C33

Bret Taylor, whose career in tech can only be described as prolific, has stepped down as co-CEO of Salesforce.

Salesforce said Wednesday that Bret Taylor will step down as co-CEO on Jan. 31, leaving Marc Benioff alone again at the top of the cloud software company he co-founded in 1999.

Benioff closely embraced Taylor, who joined the company in 2016, when he sold his productivity software startup Quip to Salesforce. … His departure is surprise considering how rapidly he climbed the ranks and gained the trust of Benioff and the board. Two months ago, Benioff and Taylor were speaking together on stage at the company’s Dreamforce conference in San Francisco. … The announcement also calls into question Benioff’s ability to work alongside someone with an equal title.

I Gotta Feeling that Benioff is already working on his next co-CEO: Will.i.am. Does that make any sense? Of course not! But that rarely stops any technology company getting involved with Will.i.am, so why start now?

David Sparks, of MacSparky, is wondering where his passkeys are now that iOS 16 and macOS Ventura are out.

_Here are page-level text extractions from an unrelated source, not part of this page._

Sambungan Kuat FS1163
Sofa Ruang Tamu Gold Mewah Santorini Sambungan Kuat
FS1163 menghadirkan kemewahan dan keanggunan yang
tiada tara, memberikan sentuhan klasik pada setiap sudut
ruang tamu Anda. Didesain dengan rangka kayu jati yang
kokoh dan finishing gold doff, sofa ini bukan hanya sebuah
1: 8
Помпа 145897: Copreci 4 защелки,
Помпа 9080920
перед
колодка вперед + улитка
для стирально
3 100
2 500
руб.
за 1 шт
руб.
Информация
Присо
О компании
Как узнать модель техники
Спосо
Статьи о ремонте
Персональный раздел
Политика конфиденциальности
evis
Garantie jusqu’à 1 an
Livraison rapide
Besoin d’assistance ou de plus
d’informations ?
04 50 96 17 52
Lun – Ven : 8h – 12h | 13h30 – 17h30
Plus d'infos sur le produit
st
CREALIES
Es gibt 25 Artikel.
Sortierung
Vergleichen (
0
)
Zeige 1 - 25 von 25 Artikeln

With Apple’s latest round of updates, we’ve got a new password feature that lets your computer manage passwords for you in the background. … I’m curious, however, as to when Passkey websites will start showing up. So far, I’ve seen none. For this to work, websites must adopt some new backend technologies, and everyone is now waiting for that to happen. Are website developers untrusting of the new technology? Do they want to see others figure it out first? Do they need the budget for these changes? I expect it is all of the above.

I don’t think developers as a whole are distrusting or in need of inspiration when it comes to implementing passkeys (aka WebAuthn), but there are good reasons why we didn’t see the market flooded with passkey announcements.

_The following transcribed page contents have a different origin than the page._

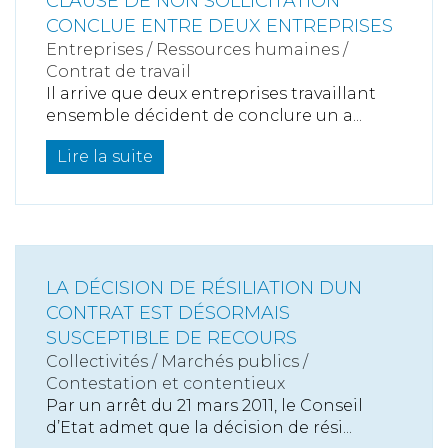
CLAUSE DE NON SOLLICITATION
CONCLUE ENTRE DEUX ENTREPRISES
Entreprises
/
Ressources humaines
/
Contrat de travail
Il arrive que deux entreprises travaillant
ensemble décident de conclure un a...
Lire la suite
LA DÉCISION DE RÉSILIATION DUN
CONTRAT EST DÉSORMAIS
SUSCEPTIBLE DE RECOURS
Collectivités
/
Marchés publics
/
Contestation et contentieux
Par un arrêt du 21 mars 2011, le Conseil
d’Etat admet que la décision de rési...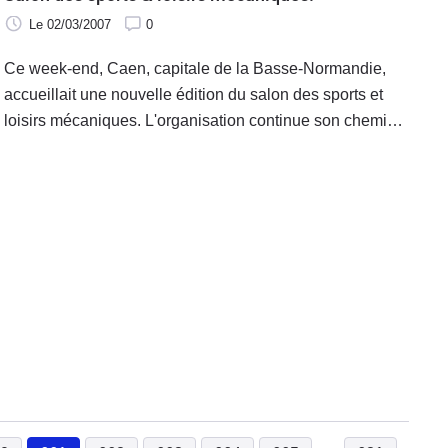
Le 02/03/2007
0
Ce week-end, Caen, capitale de la Basse-Normandie,
accueillait une nouvelle édition du salon des sports et
loisirs mécaniques. L'organisation continue son chemin
en étoffant chaque année la variété et le nombre de ses
exposants. Aussi modeste que convivial, ce mini salon
fait une jolie place à la moto.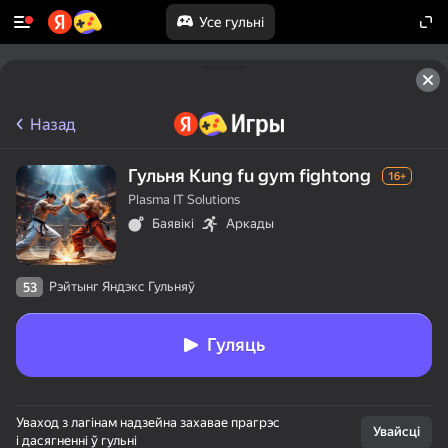
Усе гульні
Назад
Гульня Kung fu gym fightong
16+
Plasma IT Solutions
Баявікі
Аркады
Рэйтынг Яндэкс Гульняў
53
Гуляць
Уваход з лагінам надзейна захавае прагрэс
Увайсці
і дасягненні ў гульні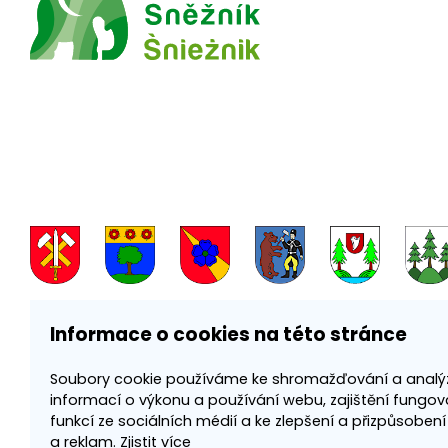
Informace o cookies na této stránce
Soubory cookie používáme ke shromažďování a analý
informací o výkonu a používání webu, zajištění fungov
funkcí ze sociálních médií a ke zlepšení a přizpůsoben
a reklam.
Zjistit více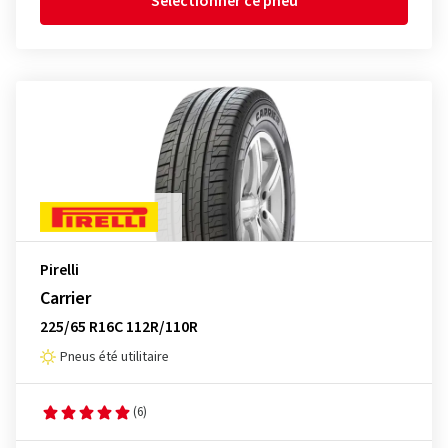
Sélectionner ce pneu
Pirelli
Carrier
225/65 R16C 112R/110R
Pneus été utilitaire
(6)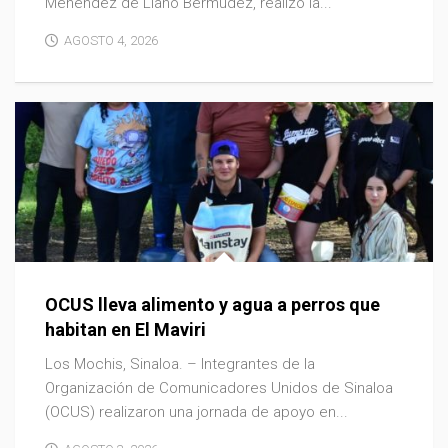
Menéndez de Llano Bermúdez, realizó la...
AGOSTO 4, 2026
OCUS lleva alimento y agua a perros que
habitan en El Maviri
Los Mochis, Sinaloa. – Integrantes de la
Organización de Comunicadores Unidos de Sinaloa
(OCUS) realizaron una jornada de apoyo en...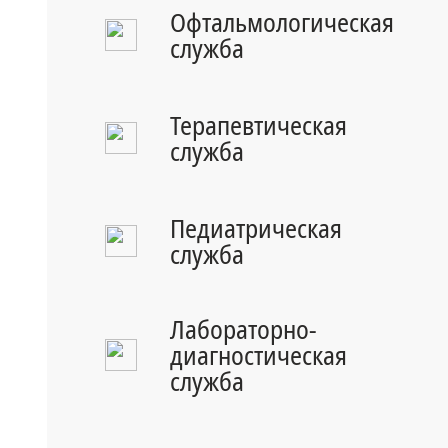
Офтальмологическая
служба
Терапевтическая
служба
Педиатрическая
служба
Лабораторно-
диагностическая
служба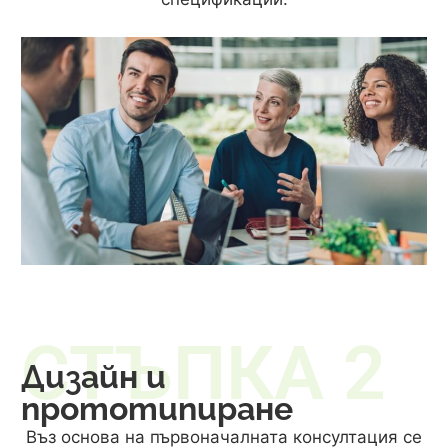
СТЪПКА 2
Дизайн и
прототипиране
Въз основа на първоначалната консултация се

Here are my theories speaking as both a developer, and someone who is responsible for a product pipeline:

1. Security is hard and should be adopted slowly.

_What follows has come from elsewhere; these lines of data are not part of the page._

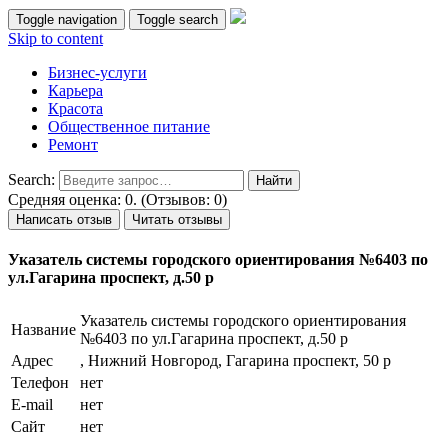
Toggle navigation
Toggle search
Skip to content
Бизнес-услуги
Карьера
Красота
Общественное питание
Ремонт
Search:
Средняя оценка: 0. (Отзывов: 0)
Написать отзыв
Читать отзывы
Указатель системы городского ориентирования №6403 по
ул.Гагарина проспект, д.50 р
Указатель системы городского ориентирования
Название
№6403 по ул.Гагарина проспект, д.50 р
Адрес
, Нижний Новгород, Гагарина проспект, 50 р
Телефон
нет
E-mail
нет
Сайт
нет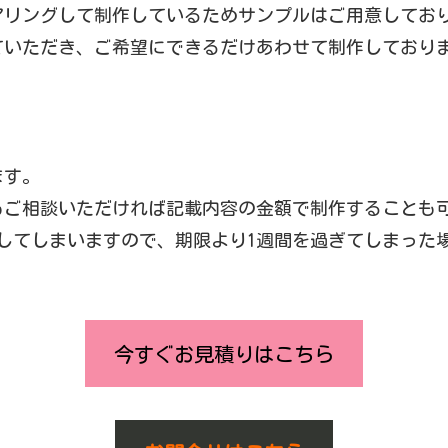
アリングして制作しているためサンプルはご用意してお
ていただき、ご希望にできるだけあわせて制作しており
ます。
もご相談いただければ記載内容の金額で制作することも
してしまいますので、期限より1週間を過ぎてしまった
今すぐお見積りはこちら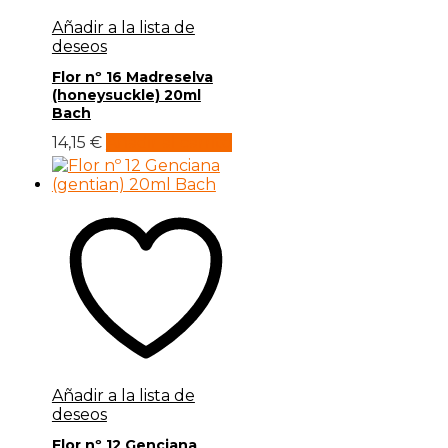
Añadir a la lista de
deseos
Flor nº 16 Madreselva
(honeysuckle) 20ml
Bach
14,15
€
Añadir al carrito
Añadir a la lista de
deseos
Flor nº 12 Genciana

Every app has password authentication code, and rarely does anyone want to mess with it if it’s working and secure and that’s a good thing. Security should move slowly so it’s been vetted and is ready to go before it’s out there in the world protecting your banking account.

That’s not to say that PassKeys / WebAuthn is some new bleeding edge tech. It’s not. In fact how it works is very familiar to developers who use SSH keys, but the web or app implementations are new and it’s good that no one is rushing it.

2. Waiting on libraries and browser support.

It sucks to release a feature that isn’t supported everywhere. It’s huge that Apple has gone all in on this, but they aren’t the only player and there needs to be some catch up with other browsers, platforms, and apps for things like passkey synching.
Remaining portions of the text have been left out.